Desde da sua descoberta, diferentes estudiosos especularam sobre a datação do templo e do seu Zodíaco, para alguns datava de 15 000 a.C. para outros 12 000, hipóteses que levantaram guerras com o clero, pois consoante a tradição bíblica o mundo existia desde 4 000 a.C.

É evidente que esta euforia inicial deixou lugar a um estudo mais aprofundado e científico sobre a datação do mesmo. O templo do nascimento de Isis (Figura 4.2) construído no reinado de Augusto ( 30 a. C) está construído sobre as fundações de um templo da época ptolemaica do reinado de Nectanébo I (381 a. C) e acabado por Ptolomeu X Alexandre I (107 a. C.), este ultimo apresenta uma orientação Oriente-Ocidente, por sua vez o templo da época de Augusto tem orientação Norte-Sul idêntica a orientação do grande templo de Hathor. No entanto entre um e outro existe uma ligeira inclinação de cerca de 2º30’.
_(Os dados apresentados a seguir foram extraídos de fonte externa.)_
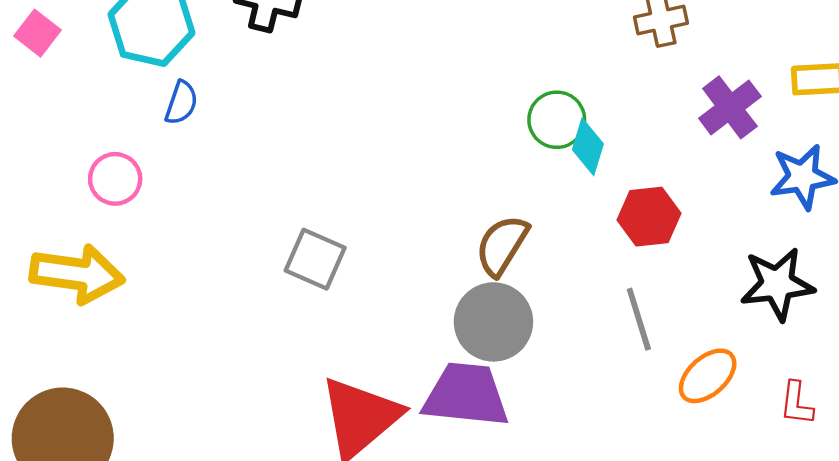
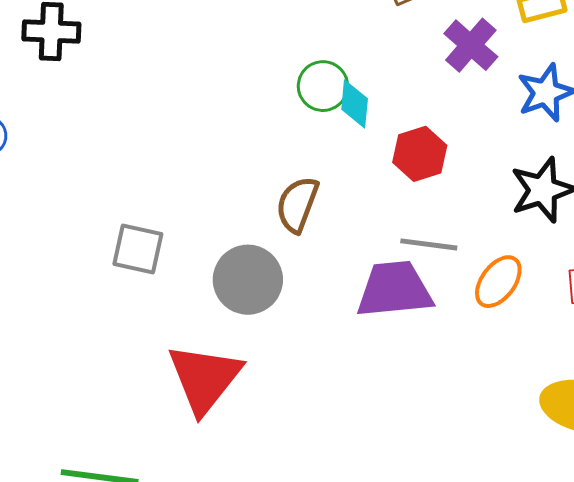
gray line: (639, 319) -> (429, 244), turned -54
gray circle: (493, 322) -> (248, 280), moved
purple trapezoid: (466, 395) -> (394, 289), moved

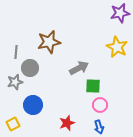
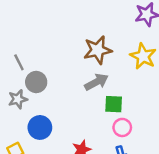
brown star: (49, 42) -> (98, 50), moved
gray line: (16, 52) -> (19, 62), turned -32

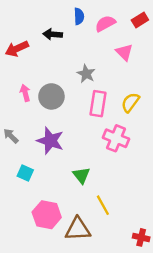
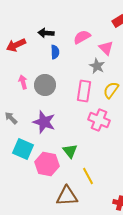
blue semicircle: (79, 16) -> (55, 52), moved
pink semicircle: (105, 24) -> (82, 37), moved
gray star: (86, 74) -> (97, 66), moved
cyan square: (25, 173) -> (23, 149), size x1.5
pink hexagon: (47, 215) -> (47, 164), moved

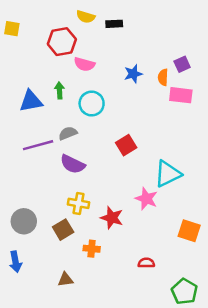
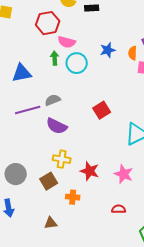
green arrow: (59, 90) -> (55, 58), moved
cyan circle: (92, 104) -> (77, 63), moved
pink star: (146, 199) -> (124, 174), moved

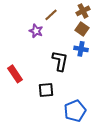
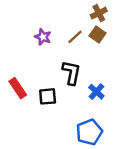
brown line: (51, 15) -> (75, 37), moved
blue cross: (81, 49) -> (96, 92), moved, turned 32
black square: (46, 90) -> (48, 96), moved

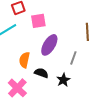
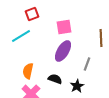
pink square: (38, 21) -> (64, 27), moved
orange semicircle: (24, 60) -> (28, 71), moved

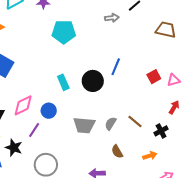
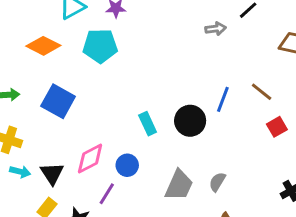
cyan pentagon: (64, 32) -> (100, 46), moved
red square: (154, 77) -> (277, 127), moved
brown line: (135, 122) -> (262, 92), moved
gray trapezoid: (84, 125) -> (179, 185), turned -70

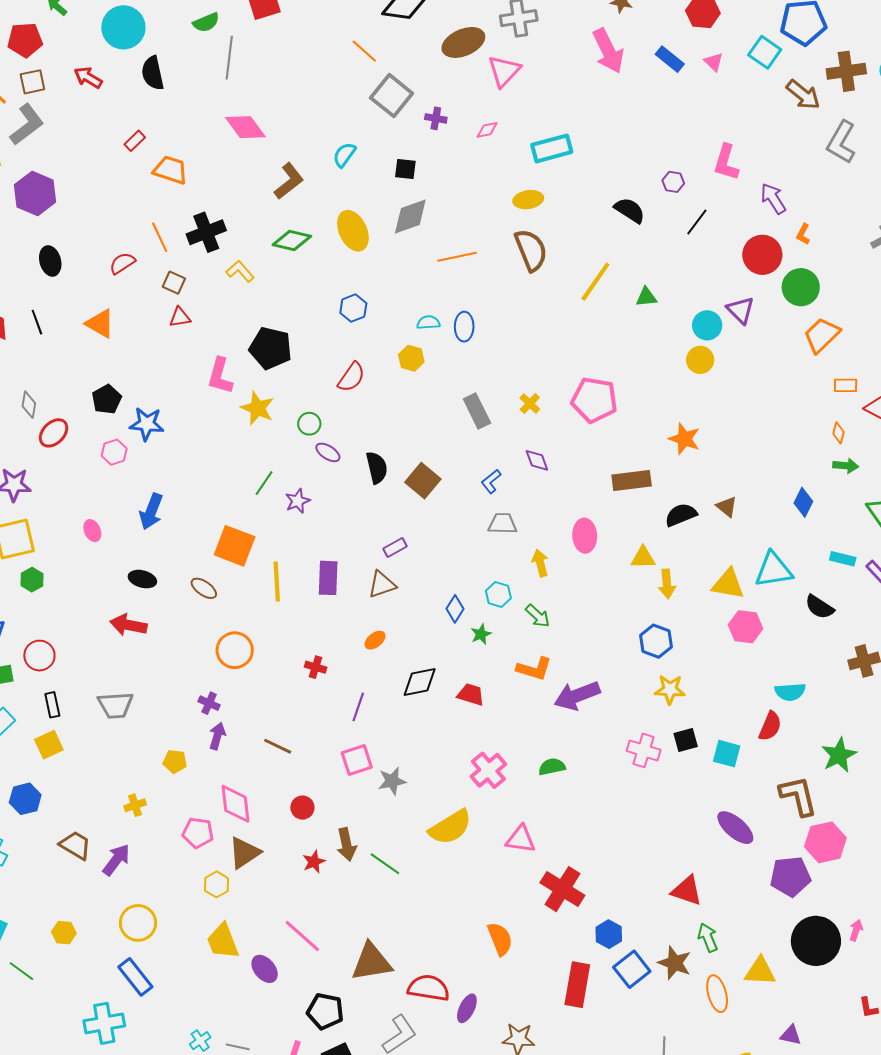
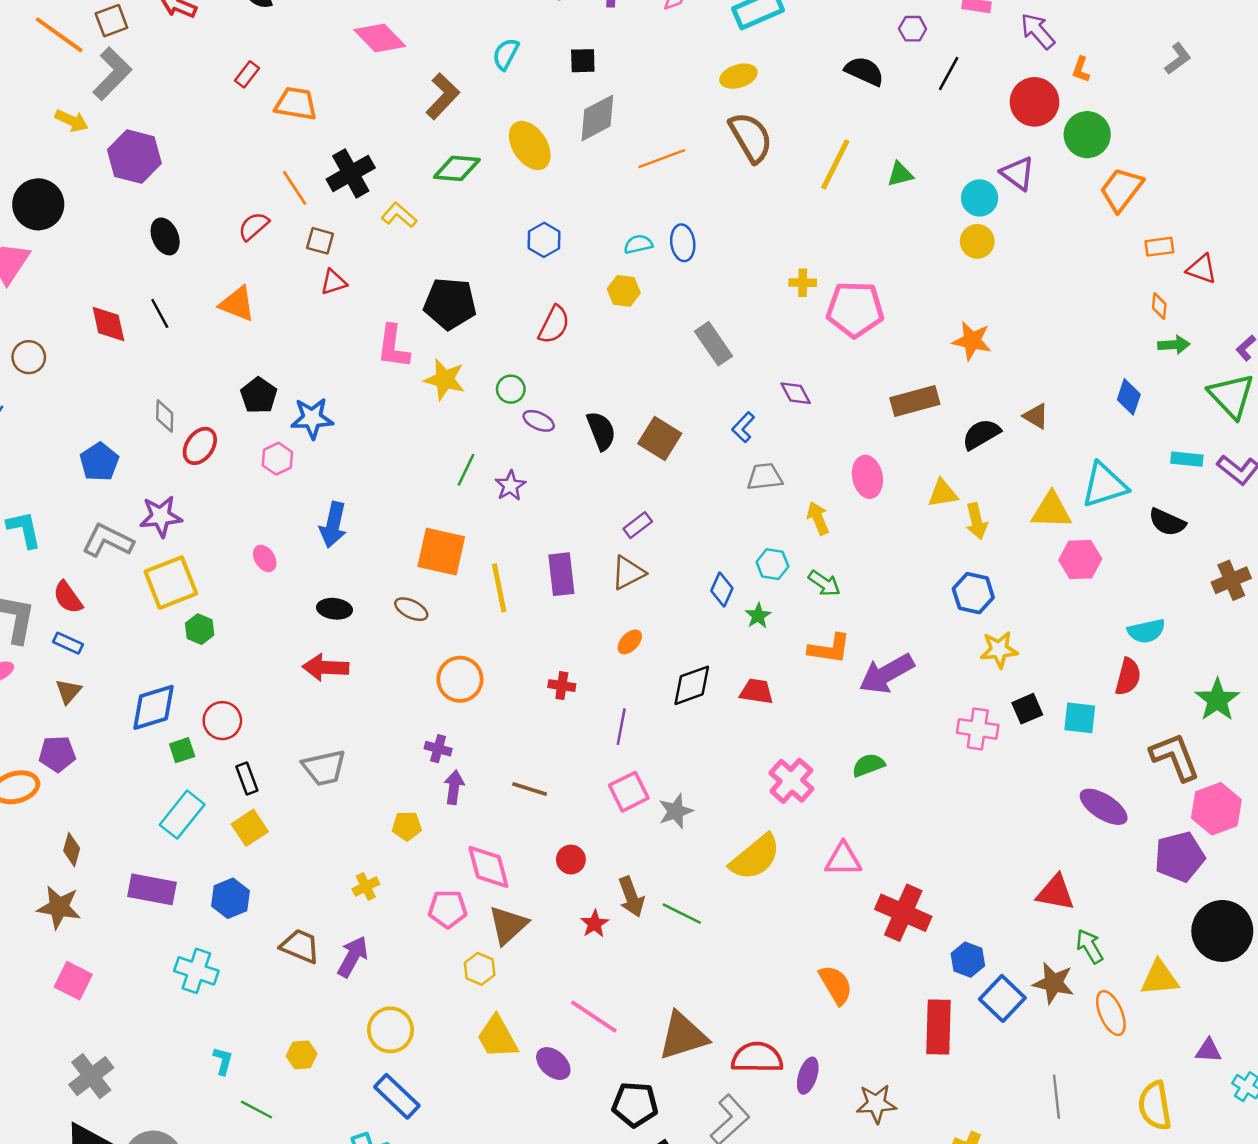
yellow cross: (530, 403) -> (803, 283), moved, turned -35

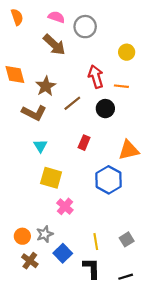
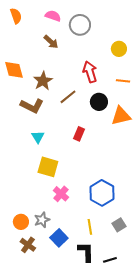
brown arrow: (54, 45) -> (51, 42), size x0.7
orange line: (121, 86) -> (123, 81), moved
orange triangle: (129, 150) -> (121, 116), moved
blue hexagon: (109, 180) -> (102, 193), moved
black line: (126, 277) -> (110, 260), moved

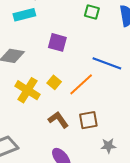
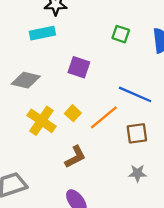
brown L-shape: (58, 120) -> (75, 157), turned 95
brown square: (88, 120) -> (137, 133), moved
gray star: (108, 146) -> (138, 173), moved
Doze séculos depois de Ramsés II, Ptolomeu Aulete manda construir um novo templo em Dendera o 16 de Julho 54 a.C. no entanto este morre em 51 a.C. Depois da morte do pai Cleópatra segue César para Roma e volta depois do assassinato deste ultimo, associando como co-regente do trono o seu filho Cesarião, nascido a 27 Junho 47 a.C. durante esta co-regencia e desde 51 a.C, os cartuchos reais não foram preenchidos com o nome do faraó. No templo onde foi encontrado o Zodíaco, também não existem cartuchos reais escritos. Era portanto lógico o Zodíaco datar dessa altura. 



Figuras 4.1 e 4.2 – Sítio de Dendera e templo do nascimento de Isis.


É. Aubourg procurou neste lapso de tempo, 51 a 43 a.C, o lugar dos planetas no ceio das constelações do zodíaco, é de relembrar que os planetas circulam numa zona chamada de eclíptica, por vezes alguns planetas ultrapassam a nossa terra, outros são ultrapassados durante o período de translação a volta do sol.

Colocar a data de 54 a.C num software de astronomia, permite-nos ter uma listagem de algumas estrelas no seu nascimento nocturno ou helíaco.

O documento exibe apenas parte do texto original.